When I got my first poodle many years ago, I did not realize their tails were docked. My PWDs have undocked tails which I think are lovely but they are always getting in the way when grooming the rear feet and butt area. Then I think I could appreciate a shorter tail just for the convenience factor when grooming. I certainly want a dog that has some type of tail more than a stump because they do communicate with it.


----------



## Streetcar

*To CharismaticMillie's point *

Recognize him? (Sorry for the poor quality cell pic.)

Not the progency of a BYB or miller .

I don't think his tail has been shortened. However, :airplane: has been involved...


----------



## Tiny Poodles

patk said:


> isn't it interesting knowing that dogs can be "classified" as left-brained and right-brained too? there are also "whole-brained" humans. i imagine a whole-brained dog could be quite formidable. i wonder sometimes if my now gone over rainbow bridge girl was whole-brained. she developed some amazing behaviors that definitely did not come about as a result of human "training." and, oh, yes, she was a lowchen - no docked tails, so easier to "read" the dog.



Timi has a gorgeous long dock, and she has the most expressive tail that 
I have ever seen in a dog!
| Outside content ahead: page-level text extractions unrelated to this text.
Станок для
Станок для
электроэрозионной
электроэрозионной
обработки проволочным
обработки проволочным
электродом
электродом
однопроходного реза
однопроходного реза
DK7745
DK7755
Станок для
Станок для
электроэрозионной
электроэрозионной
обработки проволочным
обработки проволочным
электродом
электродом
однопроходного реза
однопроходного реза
Makes it difficult to figure out the best way to trim it, but I do think that it is a sign of doggie genius that she has about 15 different things that she can "say" with her tail! Dumb me is still trying to decode all of them, but I am sure that 
I will catch on eventually lol.


----------



## Streetcar

TinyPoodles, she also has the most expressive face and eyes. I just love your signature photo of her looking at you, head tilted and obviously listening intently, all wrapped up in her darling pink suit.


----------



## Tiny Poodles

Streetcar said:


> TinyPoodles, she also has the most expressive face and eyes. I just love your signature photo of her looking at you, head tilted and obviously listening intently, all wrapped up in her darling pink suit.



Thank you, what a sweet thing to say!


----------



## Shamrockmommy

Jack's tail is docked quite long. He uses it for all sorts of things. Showing his mood/emotions (happy tail, sad tail, bossy tail). He uses it when sprinting about the yard- speed tail (straight off the topline), brake tail (up and over the back) turn tail (either right or left to balance while turning), cold nose tail (curled up in a ball with his nose underneath. 

I had a minpin with a very short tail dock. Often wondered how he'd had been with a full tail. :O) 
I rather like natural tails, too, although for pompon purposes, the hair can be somewhat thin at the end.


----------



## Ladyscarletthawk

To me it makes sense that a dog with a short docked tail(to an extent )may have a harder time winning in AKC. Seeing that a tail that is too short may not be as balance or proportionate as a longer tail. That said one group winning dog had a slightly shorter dock than preferred , but was still way longer than a lot of pet tail docks

That said I took in my first litter into my vet for a tail dock. I was very clear that I had to be in the room to make sure the tails were docked at the right length. The first pup she picked up and asked if this was right.. she would have docked 3/4 the tail off *shudder*! I showed her exactly were and she got it right. Apparently "breeders" want them shorter than that sometimes! I told her that was completely incorrect and entirely too short! So she grabs the docked tail and puts it nest to the next puppies tail to measure with. I said no each dog is an individual and you can't measure that way.. The tail would have been docked too short if she did it that way. Another method used to dock tails unfortunately. She was amazed at how little was taken off. I dock a 1/3 of the tail off, and when in doubt leave longer than go shorter!


----------



## Agidog

Here in Australia we are forbidden to dock tails of any breed since rules concerning same were implemented some years back, as a result we see poodles with long tails/short tails. curled piglet style tails and very very gay tails none of which seem to incur any mark down for fault and yet standard for poodle is "Docked: Set on rather high, carried at slight angle away from the body, never curled or carried over back, thick at root.
Undocked: Thick at root, set on rather high, carried away from the body and as straight as possible.


----------